A primeira coincidência histórica da terra natal de Cora: a arquitetura goiana adaptou a técnica construtiva paulista às condições ecológicas da região – o ciclo da mineração havia impelido o homem do litoral para o interior do País. Goiás foi a única capital de província, fundada por bandeirantes, que se mantém inalterada até hoje. Anhangüera batizou-a como Arraial de Sant’Anna em 1727. Naquela época o atual Estado de Goiás pertencia ao Estado de São Paulo, tornando-se autônomo em 1749, quando já possuía a cidade de Goiás como capital, então chamada de Vila Boa de Goyaz. O declínio do ciclo do ouro e as dificuldades de acesso colaboraram para a conservação da rara arquitetura originária do barroco português, conhecida como “vernacular” pela simplicidade de suas linhas.

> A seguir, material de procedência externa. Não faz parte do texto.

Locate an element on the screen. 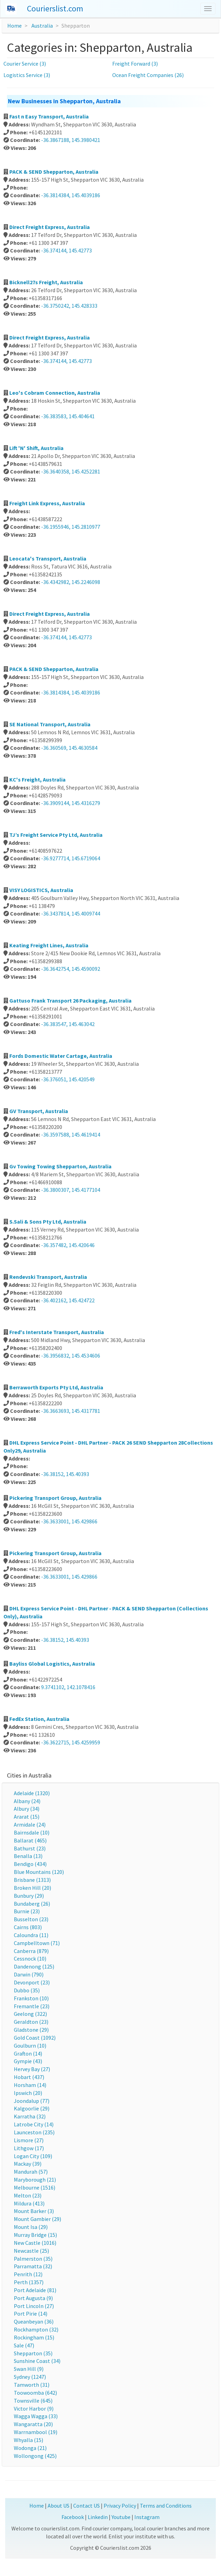 The width and height of the screenshot is (221, 2576). Karratha (32) is located at coordinates (30, 2116).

Nas imagens do fotógrafo carioca Militão Augusto Azevedo, que produziu o Álbum Comparativo de vistas da cidade de São Paulo (1862-1887), há fotografias atestando a semelhança entre as arquiteturas das cidades de São Paulo antiga e Goiás. Constatei pelas fotografias de Militão, por exemplo, a semelhança arquitetônica entre o extinto Mercado Municipal de São Paulo (rua 25 de Março) e o atual Mercado Municipal de Goiás. Essa relação foi fator determinante na concepção do projeto para a cidade de Goiás receber o título de Patrimônio Histórico da Humanidade, outorgado pela Unesco em 13 de dezembro de 2001. Graças ao apoio da população, já que a comunidade é a melhor guardiã dos seus valores culturais, Goiás respondeu às outras exigências da Unesco, como a instalação subterrânea de fiações elétricas e telefônicas e a criação de sistemas de distribuição de água e esgoto.

A cidade de Goiás foi fonte de inspiração para Cora Coralina contar suas histórias. A poetisa, identificando-se com realidades humanas, enfocou a dinâmica das pessoas tendo como pano de fundo o lugar público. Com um olhar atento, Cora narrou a ação do homem na imprevisibilidade do cotidiano e rebateu, para o jogo das palavras, a visibilidade da organização estética das construções urbanas. “Em Goiás, o conjunto arquitetônico está dentro de uma escala humana”, afirma Edinéa Ângelo, diretora local do Iphan (Instituto do Patrimônio Histórico e Artístico Nacional).

 
A narrativa de Cora Coralina simboliza a cultura do homem do interior. Para ela, Goiás tornou-se o lugar onde as ruas adquiriam significados próprios

Ana Lins dos Guimarães Peixoto Bretas (1889-1985), ou simplesmente Cora Coralina – pseudônimo que ela adotou aos 14 anos –, possui como significado literal o termo “coração vermelho”. Filha de desembargador, Cora tentou se desvencilhar dos preconceitos da cultura da época, que destinava o lar para as mulheres. Apenas aos 75 anos de idade conseguiu lançar seu primeiro livro. Mas, com quase 90 anos, sua obra chegaria às mãos de Carlos Drummond de Andrade, responsável por sua apresentação ao público leitor brasileiro. “Admiro e amo você como a alguém que vive em estado de graça com a poesia”, escreveu Drummond a Cora em 1979.


Observatório doméstico

A narrativa da poetisa simboliza a cultura do homem que habitou o coração do continente. Uma de suas fortes características: vivenciou tudo o que narrou. De seu observatório doméstico Cora admirou o pequeno mundo da cidade. Para ela, Goiás tornou-se o lugar onde as coisas aconteciam e as ruas adquiriam significados próprios: “Goiás, minha cidade. Eu sou aquela amorosa de tuas ruas estreitas, curtas, indecisas, entrando, saindo uma das outras. Eu sou aquela menina feia da ponte da Lapa. Eu sou Aninha”. Importante ressaltar que Cora não se filiou a nenhuma corrente literária, mas sempre foi espectadora da gente simples dialogando com a espontaneidade da vida. Recontou estilos de vida, inquietações humanas, discriminações da mulher – universos psicológicos que fizeram a vida interiorana do início do século 20. A autora captou atores sociais, principalmente mulheres portadoras de novas práticas e idéias. Sua munição revolucionária foi a criatividade; sua poesia, a arma (leia abaixo o conto “Miquita”, de Cora Coralina).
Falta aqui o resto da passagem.